On Thursday, Oct 13 hypnotist Eric Mina performed in the Mitchell Auditorium. Whenever he said "sleep," hypnotized students instantly fell asleep in their chairs, or became so relaxed they fell out of their chair. (Cable Photo/Josie Steller)

REVIEW: Homecoming Hypnotist Makes for Fun Night

Josie Steller

After Chris Jones, the Drake-look-alike hypnotist performed for students during Welcome Weekend, I thought that Eric Mina, who performed Oct 14 in the Mitchell Auditorium, wouldn’t be able to compare. I was very wrong. Mina’s hypnosis abilities blew me away — and I’ve never laughed so much in my life.

What I first liked about Mina’s strategy was that he asked people if they wanted to come on stage and try to be hypnotized. There were only two simple rules to be a part of the show: you couldn’t be injured or pregnant, and you had to be a fun person. In order to be hypnotized, according to Mina, you have to be willing. Then, if anyone else in the audience became hypnotized during the show, they were welcome to come on stage.

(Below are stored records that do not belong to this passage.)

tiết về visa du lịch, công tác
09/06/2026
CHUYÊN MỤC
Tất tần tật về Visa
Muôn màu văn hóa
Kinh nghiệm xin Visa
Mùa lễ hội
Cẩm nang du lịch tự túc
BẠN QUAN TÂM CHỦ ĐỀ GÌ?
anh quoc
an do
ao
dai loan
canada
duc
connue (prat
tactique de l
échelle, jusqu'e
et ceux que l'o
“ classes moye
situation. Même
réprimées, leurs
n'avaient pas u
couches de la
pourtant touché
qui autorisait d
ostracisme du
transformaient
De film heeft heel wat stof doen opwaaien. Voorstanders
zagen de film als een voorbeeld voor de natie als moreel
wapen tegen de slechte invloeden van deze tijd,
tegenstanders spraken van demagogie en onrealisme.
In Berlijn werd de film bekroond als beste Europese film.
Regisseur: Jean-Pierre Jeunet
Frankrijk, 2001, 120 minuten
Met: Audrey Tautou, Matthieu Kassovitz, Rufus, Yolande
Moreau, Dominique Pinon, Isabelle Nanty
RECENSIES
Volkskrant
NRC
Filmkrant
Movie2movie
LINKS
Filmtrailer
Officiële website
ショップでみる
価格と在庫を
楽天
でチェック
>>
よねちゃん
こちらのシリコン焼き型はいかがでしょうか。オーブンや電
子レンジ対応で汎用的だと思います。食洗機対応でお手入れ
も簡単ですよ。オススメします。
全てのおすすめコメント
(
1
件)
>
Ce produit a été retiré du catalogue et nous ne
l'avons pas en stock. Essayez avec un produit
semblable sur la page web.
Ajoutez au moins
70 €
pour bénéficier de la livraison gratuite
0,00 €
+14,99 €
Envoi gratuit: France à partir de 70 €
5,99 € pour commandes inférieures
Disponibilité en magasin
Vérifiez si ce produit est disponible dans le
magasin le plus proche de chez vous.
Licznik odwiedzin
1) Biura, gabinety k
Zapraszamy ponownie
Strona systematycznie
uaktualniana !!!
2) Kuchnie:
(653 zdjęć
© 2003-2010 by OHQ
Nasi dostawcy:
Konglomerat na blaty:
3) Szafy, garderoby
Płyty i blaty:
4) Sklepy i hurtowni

To transition between each hypnotic act, Mina would say “Sleep!” and those that were hypnotized would instantly fall limp. At first I thought this was staged because of how each hypnotized student so quickly went to sleep, but seeing how some of the hypnotized students went into a very relaxed position, with their arms and neck completely limp, I was convinced by the end of the show. Some were even so relaxed at his command they fell out of their chair.

Not only does Mina have amazing hypnosis capabilities, but he also includes very clever and subtle jokes within his hypnosis. For example, to begin, Mina asked students to hold their hands out six inches apart from each other, then made a remark to one man, “Dude, that isn’t six inches, she lied.” But that was only the beginning.

For the first segment of the show Mina convinced all of those that were hypnotized that they were dogs. Students followed Mina on all fours or ran after imaginary balls for him. But once again, at Eric Mina’s command, the hypnotized would instantly fall asleep, no matter where they were. Mina then asked the hypnotized students to model on a runway, and some men were feeling so sexy during the hypnosis that leg was being shown! By this time, anyone who was not fully hypnotized was asked to leave the stage, and those that were in deep hypnosis continued. I thought this was good judgement of Mina because it made the performance very real — the audience wasn’t distracted by some students who were giggling under their breath — and it allowed Mina to guide the hypnotized into even more outrageous acts.

Next, Mina chose three people who were hypnotized the most to play judges on the television show “America’s Got Talent.” One female student was asked to be super nice, one male was asked to be random, and the other male was asked to be as critically mean as possible. When one contest, Rachel Rees, showed her talent, the “Chin Guitar,” the mean judge Caleb Greseth commented that it was “the worst shit I’ve ever seen.”

Afterwards each student was made to believe they were a part of “Dancing with the Stars”. Each of those that were hypnotized had to make up a charity they were sponsoring for the night. Charities picked by students included “Jellyfish Without Jelly,” “Nuns That Need Booze,” and “The Underage Drinking Foundation.” After presenting their foundation, the dancing contest began.

Because Mina thought that all the contestants danced so good, he granted each person a good night sleep and the determination to accomplish a change each of them wanted in their lives. Along with that blessing, before exiting the auditorium, Mina granted each of the hypnotized students, “the best orgasm they’ve ever had in their lives” when someone shook their hand, and it could be multiple times.

As the performance ended, students were entertained by frequently shaking hands with those that were hypnotized. Overall, Eric Mina’s hypnosis was a night that myself and many won’t forget, as well as a great preface to Clean’s Casino Night.